(Saved entries)
================================

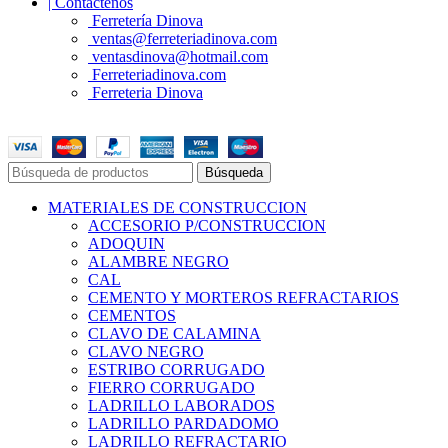
| Contáctenos
Ferretería Dinova
ventas@ferreteriadinova.com
ventasdinova@hotmail.com
Ferreteriadinova.com
Ferreteria Dinova
© 2023 Ferreteria DINOVA
. Todos los derechos reservados.
Búsqueda
MATERIALES DE CONSTRUCCION
ACCESORIO P/CONSTRUCCION
ADOQUIN
ALAMBRE NEGRO
CAL
CEMENTO Y MORTEROS REFRACTARIOS
CEMENTOS
CLAVO DE CALAMINA
CLAVO NEGRO
ESTRIBO CORRUGADO
FIERRO CORRUGADO
LADRILLO LABORADOS
LADRILLO PARDADOMO
LADRILLO REFRACTARIO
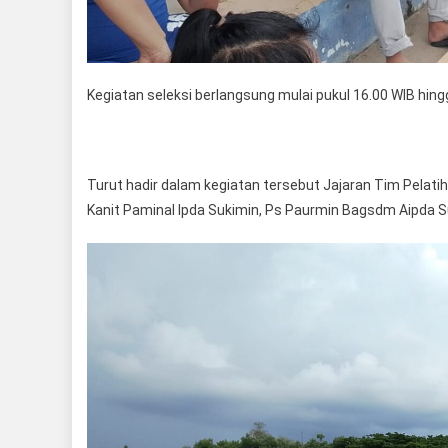
Kegiatan seleksi berlangsung mulai pukul 16.00 WIB hing
Turut hadir dalam kegiatan tersebut Jajaran Tim Pelat
Kanit Paminal Ipda Sukimin, Ps Paurmin Bagsdm Aipda S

================================

**WHAT THE EXERCISE ASKS:** Each record needs to be reproduced exactly, and no image should be carried over.

**FINAL ANSWER:**
| Contáctenos
Ferretería Dinova
ventas@ferreteriadinova.com
ventasdinova@hotmail.com
Ferreteriadinova.com
Ferreteria Dinova
© 2023 Ferreteria DINOVA
. Todos los derechos reservados.
Búsqueda
MATERIALES DE CONSTRUCCION
ACCESORIO P/CONSTRUCCION
ADOQUIN
ALAMBRE NEGRO
CAL
CEMENTO Y MORTEROS REFRACTARIOS
CEMENTOS
CLAVO DE CALAMINA
CLAVO NEGRO
ESTRIBO CORRUGADO
FIERRO CORRUGADO
LADRILLO LABORADOS
LADRILLO PARDADOMO
LADRILLO REFRACTARIO
Kegiatan seleksi berlangsung mulai pukul 16.00 WIB hing
Turut hadir dalam kegiatan tersebut Jajaran Tim Pelat
Kanit Paminal Ipda Sukimin, Ps Paurmin Bagsdm Aipda S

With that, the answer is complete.